Meşrutiyet döneminin en temel sorunlarından biri adalet sisteminin üzerinde siyasal erkin gölgesinin düşmesiydi. Özellikle sürgün kararları, sürülen insanların o uzak yerlerde telef olup gitmesi vicdanların kabul edemeyeceği bir şeydi. O günlerin en büyük korkusu “Tantuna gitmek” yani sürülmekti.

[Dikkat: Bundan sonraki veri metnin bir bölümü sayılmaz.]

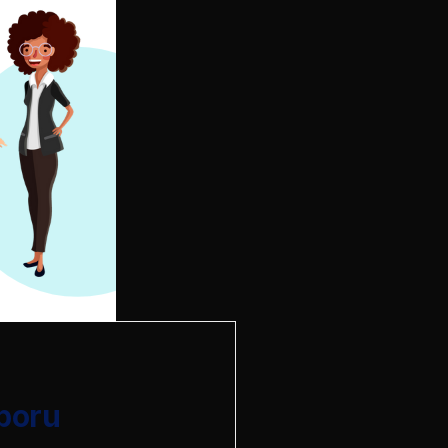
aporu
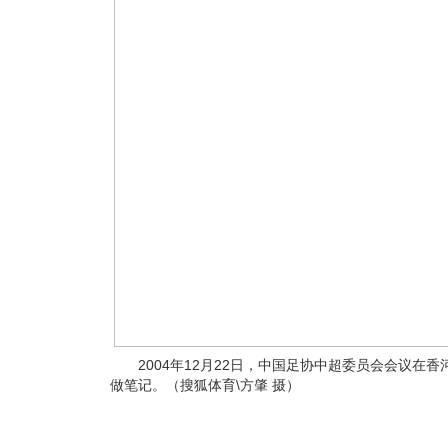
2004年12月22日，中国足协中超委员会会议在香
做笔记。（搜狐体育\方肇 摄）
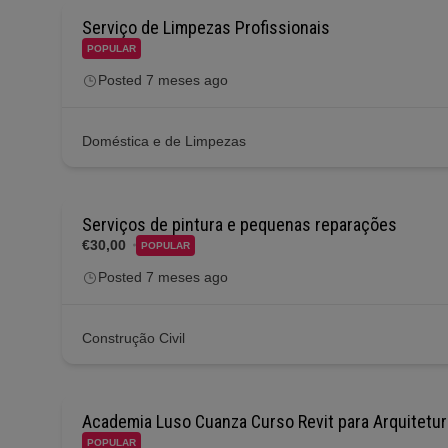
Serviço de Limpezas Profissionais
POPULAR
Posted 7 meses ago
Doméstica e de Limpezas
Serviços de pintura e pequenas reparações
€30,00
POPULAR
Posted 7 meses ago
Construção Civil
Academia Luso Cuanza Curso Revit para Arquitetur
POPULAR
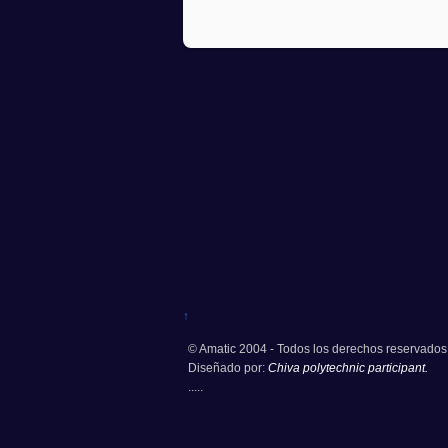
↑
© Amatic 2004 - Todos los derechos reservados
Diseñado por:
Chiva polytechnic participant.
.....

Şimdilerde ise “Özel yetkili mahkeme” bırakınız gerçek teröristleri, sıradan halkın bile tepesindeki asılı kılıçtır. Günümüzün “Tantuna” gidişi, özel yetkili savcıların iki dudağı arasındadır. Bir yanda düşün adamları, gazeteciler, siyaset adamları, askerler “Tantuna” giderken diğer yandan “Domuz Bağı” mucitleri tekbirle halay çekiyorlar. Orhan Gencebay’ın şarkılarını nasıl söylemezsin, “Batsın Bu Dünya”...

Temel sorun “Kanun Devleti” mi yoksa “Hukuk devleti” mi olmamıza bağlıdır. Geçen yüzyıl başlarında “Kanun Devleti” olma özlemi yükseltildi. Tevfik Fikret “Kanun diye kanun tepelendi” feryadını yükseltti. Bu feryad tek başına kanunun yeterli olmadığına işaret etmektedir. 20. yüzyılın ilk yarısındaki Hitler çılgınlığının bile kendine özgü yasaları olduğunu ortaya koymuştur. Enver Paşa’nın “Yok kanun, yap kanun” tekerlemesinden bile anlaşılıyor ki kimseyi uyandırmamış.

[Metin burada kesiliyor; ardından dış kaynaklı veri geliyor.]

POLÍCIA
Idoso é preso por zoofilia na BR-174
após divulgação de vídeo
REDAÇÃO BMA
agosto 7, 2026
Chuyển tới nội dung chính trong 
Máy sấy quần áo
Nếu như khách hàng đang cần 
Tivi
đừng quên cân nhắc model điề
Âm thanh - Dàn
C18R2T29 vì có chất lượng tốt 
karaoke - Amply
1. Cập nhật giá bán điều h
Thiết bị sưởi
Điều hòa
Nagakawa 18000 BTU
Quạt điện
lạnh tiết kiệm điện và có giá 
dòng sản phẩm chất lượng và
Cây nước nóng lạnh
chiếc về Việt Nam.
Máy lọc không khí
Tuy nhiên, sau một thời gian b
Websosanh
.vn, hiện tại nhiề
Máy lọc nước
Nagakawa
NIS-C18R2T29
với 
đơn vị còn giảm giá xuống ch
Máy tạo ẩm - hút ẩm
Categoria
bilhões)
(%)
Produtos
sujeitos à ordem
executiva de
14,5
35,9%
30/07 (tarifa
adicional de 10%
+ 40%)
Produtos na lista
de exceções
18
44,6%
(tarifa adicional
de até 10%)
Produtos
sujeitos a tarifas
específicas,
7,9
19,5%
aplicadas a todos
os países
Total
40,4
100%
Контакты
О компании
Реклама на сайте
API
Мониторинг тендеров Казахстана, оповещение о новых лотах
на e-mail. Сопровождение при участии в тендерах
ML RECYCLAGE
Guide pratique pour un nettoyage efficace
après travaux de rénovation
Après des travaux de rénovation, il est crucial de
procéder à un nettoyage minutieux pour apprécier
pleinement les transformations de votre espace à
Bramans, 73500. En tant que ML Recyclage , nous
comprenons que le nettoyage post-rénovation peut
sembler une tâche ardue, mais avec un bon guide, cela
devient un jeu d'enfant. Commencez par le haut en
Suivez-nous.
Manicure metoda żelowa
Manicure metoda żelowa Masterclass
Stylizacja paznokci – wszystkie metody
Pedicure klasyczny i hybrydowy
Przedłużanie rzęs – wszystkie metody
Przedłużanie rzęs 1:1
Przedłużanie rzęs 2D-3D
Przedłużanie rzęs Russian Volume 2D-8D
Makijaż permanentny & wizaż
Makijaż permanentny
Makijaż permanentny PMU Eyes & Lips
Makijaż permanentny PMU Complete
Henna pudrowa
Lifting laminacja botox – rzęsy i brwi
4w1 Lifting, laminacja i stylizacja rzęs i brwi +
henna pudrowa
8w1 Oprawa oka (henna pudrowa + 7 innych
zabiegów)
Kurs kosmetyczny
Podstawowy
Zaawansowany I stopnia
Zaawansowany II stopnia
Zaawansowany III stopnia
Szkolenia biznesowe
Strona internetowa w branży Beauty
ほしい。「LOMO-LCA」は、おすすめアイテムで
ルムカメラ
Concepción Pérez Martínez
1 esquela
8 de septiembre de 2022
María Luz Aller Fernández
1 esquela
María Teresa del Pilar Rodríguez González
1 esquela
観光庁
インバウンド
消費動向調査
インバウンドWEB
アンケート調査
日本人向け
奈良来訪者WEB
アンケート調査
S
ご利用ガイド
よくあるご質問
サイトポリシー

Saat, düzenli işlerse, vakti tam olarak gösterirse, geri ya da ileri gitmezse kullanışlı bir araçtır. Bu durum zembereğin iyi kurulmasına bağlıdır. Çok sıkıştırırsan boşalır ve de saat kullanılmaz. Az kurarsan bu kez de sık sık durur, seni yanıltır, işini aksatır. Hukukta böyledir. Adil kararlar verildiğinde kamu açısından yararlıdır. Bu adalet duygusu sarsıldığı anda ise “vicdan”lar önce sızlar sonra da isyan eder.

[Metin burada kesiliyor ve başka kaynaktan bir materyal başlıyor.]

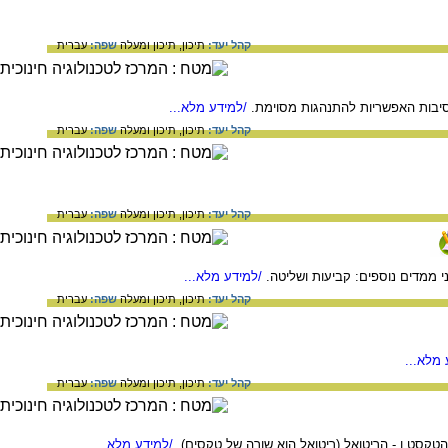
קהל יעד:
תיכון,
תיכון ומעלה
שפה:
עברית
סיבות האפשריות להתנהגות מסוימת.
/למידע מלא...
קהל יעד:
תיכון,
תיכון ומעלה
שפה:
עברית
קהל יעד:
תיכון,
תיכון ומעלה
שפה:
עברית
י ממדים נוספים: קביעות ושליטה.
/למידע מלא...
קהל יעד:
תיכון,
תיכון ומעלה
שפה:
עברית
מלא...
קהל יעד:
תיכון,
תיכון ומעלה
שפה:
עברית
טקסט ו - הריטואל (ריטואל הוא שורה של טקסים).
/למידע מלא...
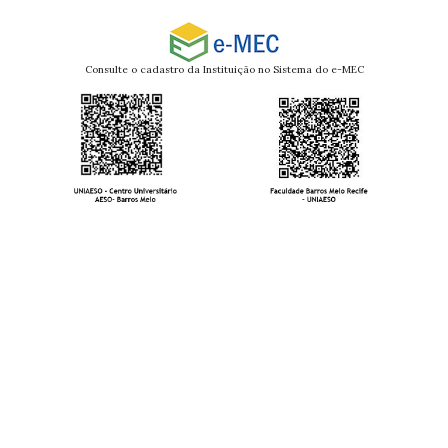
Consulte o cadastro da Instituição no Sistema do e-MEC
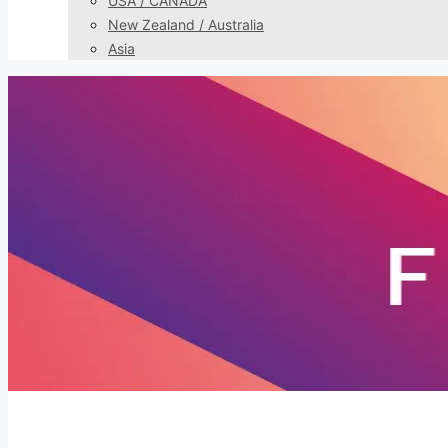
USA / CANADA
New Zealand / Australia
Asia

Geçen hafta görüldü ki “adalet” denilen, bir toplumu ayakta, diri tutan kurumun zembereği kopmuştur. Tekbir’le halay çekilmiş, eli kanlılar bayram yapmıştır. Unutmayalım ki “Zemberek” dikkatli kullanıldığı zaman boşalmaz. Onu eline geçirmek için kusurlu bir referandum yaparsan, netice de “Adaletin zembereği” boşalıverir. Zembereği boşalmış bu adalet yapısıyla seçim güvenliği nasıl sağlanacak?… Korkarım sağlanamayacak, o zamanda Türkiye Cumhuriyetinin “zembereği” boşalacak: Hep birden “Tantuna” savrulacağız. Düşünmesi bile ürkütücü… Her birey, her aile, her birim şimdiden ayağa kalkmalı… Gerçek kurtuluşun manifestosunu hazırlama uğraşına katılmalı… Yani, pek sevilen deyimiyle, sosyalistlerle birlikte elini taşın altına koymalıdır.